Naa jungs, son richtigen Übers-Meer-Ballermann den leih ich mir lieber da, das wäre mir zum in den Garten stellen und vielleicht 10 tage im Jahr zu benutzen wenns hochkommt schlicht ne nummer zu teuer. Nicht, dass der preis mich stören würde, aber da stimmt dann die Preis-Nutzen-Relation einfach nicht.

@ Pikepauly


> Ich fahr schon ein paar Jahre mit einem Linder 410 über mein Vereinsgewässer


Das ist aber das fisherman mit anderer Rumpfform. Die fahren hier auch öfter rum, aber sowas die richtung hab ich schon.

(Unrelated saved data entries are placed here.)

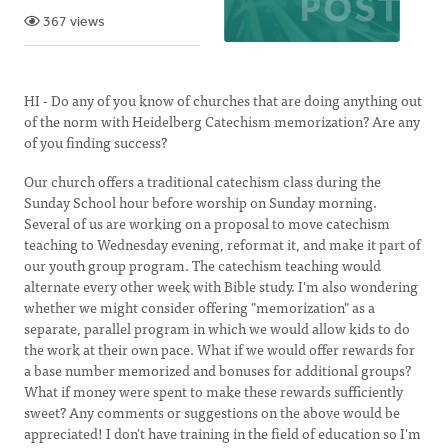
367 views
HI - Do any of you know of churches that are doing anything out
of the norm with Heidelberg Catechism memorization? Are any
of you finding success?
Our church offers a traditional catechism class during the
Sunday School hour before worship on Sunday morning.
Several of us are working on a proposal to move catechism
teaching to Wednesday evening, reformat it, and make it part of
our youth group program. The catechism teaching would
alternate every other week with Bible study. I'm also wondering
whether we might consider offering "memorization" as a
separate, parallel program in which we would allow kids to do
the work at their own pace. What if we would offer rewards for
a base number memorized and bonuses for additional groups?
What if money were spent to make these rewards sufficiently
sweet? Any comments or suggestions on the above would be
appreciated! I don't have training in the field of education so I'm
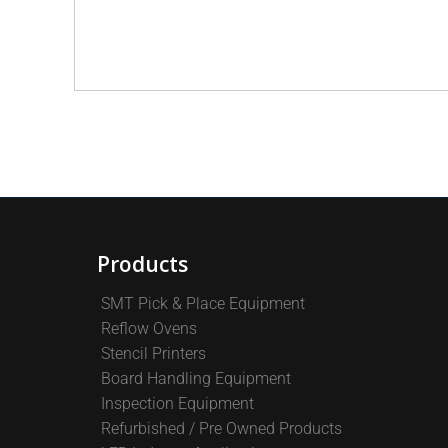
Products
SMT Pick & Place Equipment
Reflow Ovens
Stencil Printers
Board Handling Equipment
Inspection Equipment
Refurbished / Pre Owned Products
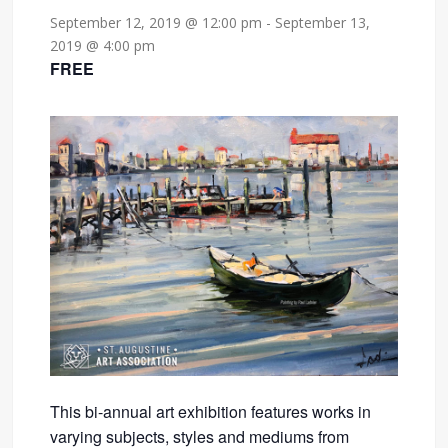
September 12, 2019 @ 12:00 pm
-
September 13,
2019 @ 4:00 pm
FREE
This bi-annual art exhibition features works in
varying subjects, styles and mediums from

Trotzdem Danke erstmal, vielleicht fällt aber ja doch noch wem was ein.

Just Monsters
Holger


----------



## Torsk1 (6. September 2007)

*AW: Suche Boot, Alu, CE-C, gut ruderbar*



Geraetefetischist schrieb:


> Euer kriterium der Rauhwassertauglichkeit wird wohl kein brauchbar ruderbares Boot erfüllen, oder?


 
Rauhwassertauglich und ruderbares Boot, das wiederspricht sich.
Wie Dolfin schon sagte, suche dir ein Boot was ordentlich Freibord hat wenn du damit auf der Ostsee oder sogar auf der Nordsee rumschippern willst( ich würde mich nicht mit einen Kleinboot auf die Nordsee trauen!!)

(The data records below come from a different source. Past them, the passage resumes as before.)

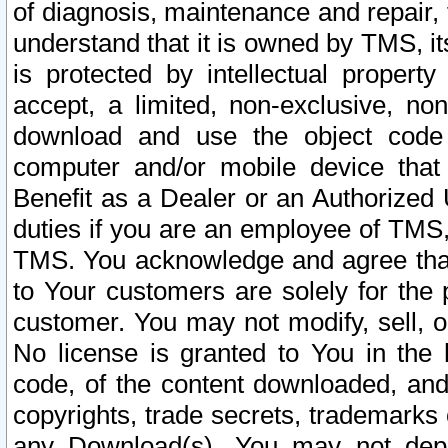
of diagnosis, maintenance and repair,
understand that it is owned by TMS, its
is protected by intellectual proper
accept, a limited, non-exclusive, non
download and use the object code
computer and/or mobile device that 
Benefit as a Dealer or an Authorized 
duties if you are an employee of TMS, 
TMS. You acknowledge and agree that
to Your customers are solely for the
customer. You may not modify, sell, o
No license is granted to You in th
code, of the content downloaded, and
copyrights, trade secrets, trademarks o
any Download(s). You may not dep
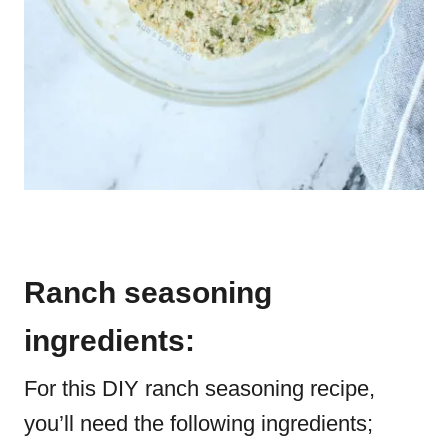
Ranch seasoning
ingredients:
For this DIY ranch seasoning recipe,
you’ll need the following ingredients;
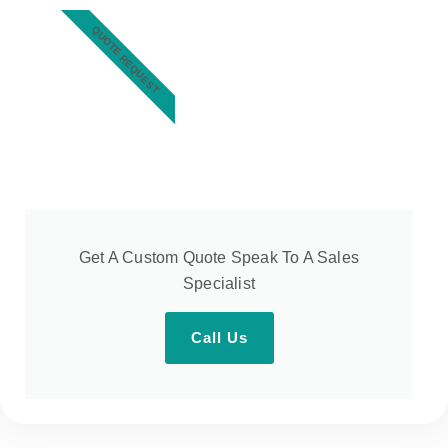
QUOTE REQUEST
Get A Custom Quote Speak To A Sales
Specialist
Call Us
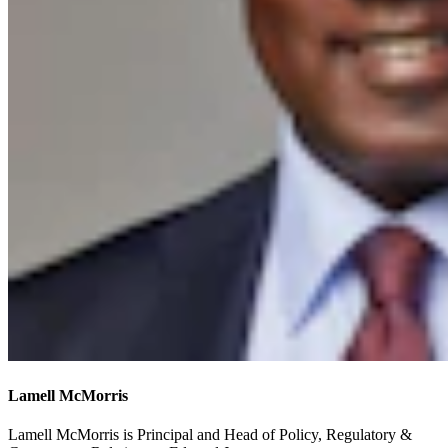
Lamell McMorris
Lamell McMorris is Principal and Head of Policy, Regulatory &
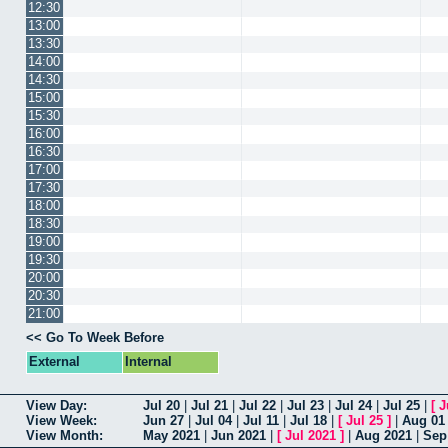
12:30
13:00
13:30
14:00
14:30
15:00
15:30
16:00
16:30
17:00
17:30
18:00
18:30
19:00
19:30
20:00
20:30
21:00
<< Go To Week Before
External
Internal
View Day:
Jul 20
|
Jul 21
|
Jul 22
|
Jul 23
|
Jul 24
|
Jul 25
|
[
J
View Week:
Jun 27
|
Jul 04
|
Jul 11
|
Jul 18
|
[
Jul 25
]
|
Aug 01
View Month:
May 2021
|
Jun 2021
|
[
Jul 2021
]
|
Aug 2021
|
Sep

Achso, bei 5 Winstärken bin ich nicht mehr auf dem Wasser, geschweige denn auf der Nordsee|uhoh:.
Ich habe schon gesehen wenn die Wellen über mein Boot schießen, da möchte ich nicht im Boot sein wenn soetwas passiert, das sind 3 Wellen, dann ist Feierabend


----------



## Geraetefetischist (6. September 2007)

*AW: Suche Boot, Alu, CE-C, gut ruderbar*



> Achso, bei 5 Winstärken bin ich nicht mehr auf dem Wasser, geschweige denn auf der Nordsee



Ich will da auch nicht mehr rausfahren, sondern halbwegs lebendig wieder rein wenns soweit auffrischt.

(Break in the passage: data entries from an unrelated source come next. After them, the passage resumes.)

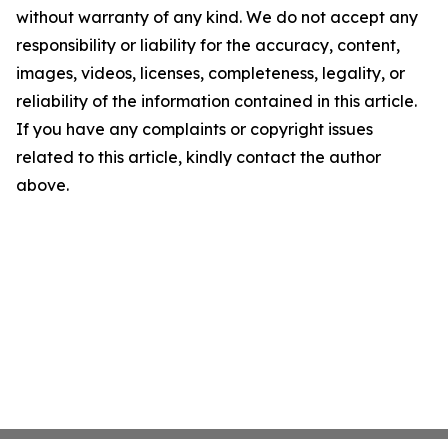
without warranty of any kind. We do not accept any
responsibility or liability for the accuracy, content,
images, videos, licenses, completeness, legality, or
reliability of the information contained in this article.
If you have any complaints or copyright issues
related to this article, kindly contact the author
above.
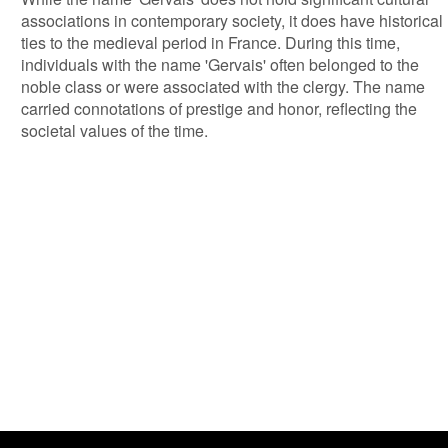
associations in contemporary society, it does have historical
ties to the medieval period in France. During this time,
individuals with the name 'Gervais' often belonged to the
noble class or were associated with the clergy. The name
carried connotations of prestige and honor, reflecting the
societal values of the time.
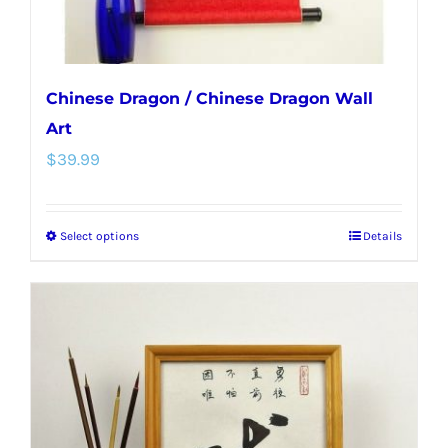
Chinese Dragon / Chinese Dragon Wall
Art
$
39.99
Select options
Details
This
product
has
multiple
variants.
The
options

Und auf die offene Nordsee würd ich mit was unter 7m sowieso nicht wollen... lieber 10m+.

Just Monsters
Holger


----------



## Dorsch_Freak (6. September 2007)

*AW: Suche Boot, Alu, CE-C, gut ruderbar*



Geraetefetischist schrieb:


> Und auf die offene Nordsee würd ich mit was unter 7m sowieso nicht wollen... lieber 10m+.


 
auf der nordsee kann man das mit kleinen booten auch vergessen. als ich mal nach amrum gefahren bin, da sind wir mit der fähre (gut so groß sind die nicht) von dagebühl nach wittdün gefahren, bei ebbe und stärke 6. 
was meinst du was da los war an wellengang, sowas ist ja nichtmal auf der ostsee bei 7. 
was wirklich rauhwassertaugliches, was auch noch ruderbar ist, das sind nur große schlauchboote, an festrumpfbooten gibt es da meines wissens nichts mehr. entweder sind die zu groß und schwer zum rudern (es sei denn du hast arme wie popeye) oder zu klein und flach für seegang.

und wenn du noch nicht bei stärke 5 auf der ostsee warst, dann glaub mir das machst du einmal und nie wieder, sofern du nicht musst


----------



## Geraetefetischist (6. September 2007)

*AW: Suche Boot, Alu, CE-C, gut ruderbar*

Naja, die offene Nordsee kenn ich bei 8-9 Windstärken vom Richtigen Kutter. Ist auch nichts was ich gerne widerholen würde, auch wenn ich mich nie unsicher dabei gefühlt hab.

Mit so nem kleinen Ding wie ich mir das vorstelle ist mit rausfahren bei 3 bft schluss, weit raus ist eh nicht, das land bleibt auf jeden fall in guter sichtweite, selbst bei guten bedingungen. Da bin ich schon schisser genug, keine bange...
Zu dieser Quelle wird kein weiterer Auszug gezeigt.